Já a apreensão de cobras exóticas aumentou nos últimos meses; para PF, Bahia é um 'polo exportador' de animais de forma ilegal

  • Thais Borges

Publicado em 09/08/2020 às 08:00:00
Atualizado em 21/04/2023 às 11:28:04
. Crédito: Foto: Marina Silva/CORREIO

Entre a vegetação que cresce no campus de Ondina da Universidade Federal da Bahia (Ufba), fica o aviso. Uma placa rente ao chão diz que, se alguém avistar uma cobra por ali, não deve se preocupar: é lá que mora a serpente. Por todo o campus, foram espalhados anúncios como estes. Alguns letreiros são mais específicos: “cobras e lagartos estão sendo monitorados”, dizem.

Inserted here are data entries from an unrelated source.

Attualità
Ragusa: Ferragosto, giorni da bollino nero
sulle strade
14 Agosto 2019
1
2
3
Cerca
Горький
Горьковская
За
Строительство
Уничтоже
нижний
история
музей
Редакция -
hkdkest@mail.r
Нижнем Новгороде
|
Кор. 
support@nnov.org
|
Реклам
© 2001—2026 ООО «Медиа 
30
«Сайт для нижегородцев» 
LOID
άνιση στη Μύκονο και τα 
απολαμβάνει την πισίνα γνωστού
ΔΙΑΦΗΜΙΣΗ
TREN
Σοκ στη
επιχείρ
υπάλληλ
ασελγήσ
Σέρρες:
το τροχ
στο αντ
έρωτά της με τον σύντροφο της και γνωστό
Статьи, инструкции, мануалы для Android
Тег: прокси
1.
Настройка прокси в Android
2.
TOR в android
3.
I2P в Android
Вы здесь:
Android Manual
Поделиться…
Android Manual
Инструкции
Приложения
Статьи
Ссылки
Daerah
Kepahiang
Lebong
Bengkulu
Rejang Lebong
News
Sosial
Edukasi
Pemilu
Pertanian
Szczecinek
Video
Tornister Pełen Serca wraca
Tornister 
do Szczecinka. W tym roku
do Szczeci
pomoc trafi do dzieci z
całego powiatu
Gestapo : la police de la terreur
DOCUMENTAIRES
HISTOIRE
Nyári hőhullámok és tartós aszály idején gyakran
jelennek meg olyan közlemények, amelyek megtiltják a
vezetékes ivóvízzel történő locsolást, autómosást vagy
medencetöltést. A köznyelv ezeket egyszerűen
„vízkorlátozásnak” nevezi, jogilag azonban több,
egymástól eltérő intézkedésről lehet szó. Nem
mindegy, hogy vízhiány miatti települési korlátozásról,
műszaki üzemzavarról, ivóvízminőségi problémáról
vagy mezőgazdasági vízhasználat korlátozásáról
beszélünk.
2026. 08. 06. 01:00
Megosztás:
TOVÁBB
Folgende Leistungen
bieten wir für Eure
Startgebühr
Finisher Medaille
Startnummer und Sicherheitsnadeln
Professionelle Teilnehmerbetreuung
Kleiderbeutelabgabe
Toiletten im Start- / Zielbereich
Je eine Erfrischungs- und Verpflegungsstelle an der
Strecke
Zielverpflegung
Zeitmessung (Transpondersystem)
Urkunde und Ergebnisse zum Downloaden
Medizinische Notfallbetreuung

A mais nova desses habitantes chegou recentemente - nos últimos dias de julho. Com menos de um metro de comprimento, era difícil dizer a idade. Era certo, porém, que aquela jiboia era um filhote. E, agora, tinha retornado para casa - aquele reduto de Mata Atlântica que ainda sobrevive entre os prédios de Ondina.  Placas avisam à comunidade da Ufba sobre a presença de cobras e lagartos (Foto: Marina Silva/CORREIO) Quem assina as mensagens das plaquinhas são os mesmos responsáveis pela soltura da jiboia no campus da Ufba: o Núcleo de Ofiologia e Animais Peçonhentos da Bahia (Noap), ligado ao Instituto de Biologia da universidade. Desde o dia 18 de março - praticamente ao mesmo tempo em que começaram as medidas de distanciamento social no estado, cerca de 50 serpentes já foram devolvidas à natureza pelo grupo. 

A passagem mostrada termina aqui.